Items listed in a dataset
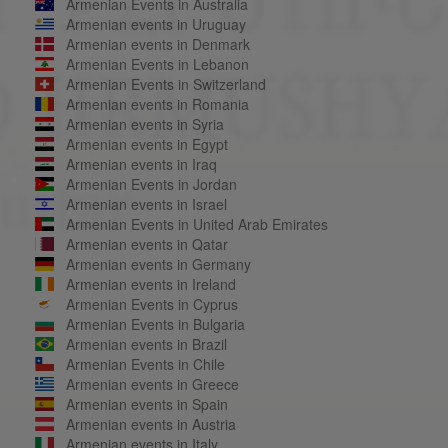
Armenian Events in Australia
Armenian events in Uruguay
Armenian events in Denmark
Armenian Events in Lebanon
Armenian Events in Switzerland
Armenian events in Romania
Armenian events in Syria
Armenian events in Egypt
Armenian events in Iraq
Armenian Events in Jordan
Armenian events in Israel
Armenian Events in United Arab Emirates
Armenian events in Qatar
Armenian events in Germany
Armenian events in Ireland
Armenian Events in Cyprus
Armenian Events in Bulgaria
Armenian events in Brazil
Armenian Events in Chile
Armenian events in Greece
Armenian events in Spain
Armenian events in Austria
Armenian events in Italy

*Exercise description*
Starting at the line that has "Armenian events in Romania" and ending at the line that has "Armenian events in Spain", please write out the lines above exactly, leaving out all others.

*Solution to this exercise*
Armenian events in Romania
Armenian events in Syria
Armenian events in Egypt
Armenian events in Iraq
Armenian Events in Jordan
Armenian events in Israel
Armenian Events in United Arab Emirates
Armenian events in Qatar
Armenian events in Germany
Armenian events in Ireland
Armenian Events in Cyprus
Armenian Events in Bulgaria
Armenian events in Brazil
Armenian Events in Chile
Armenian events in Greece
Armenian events in Spain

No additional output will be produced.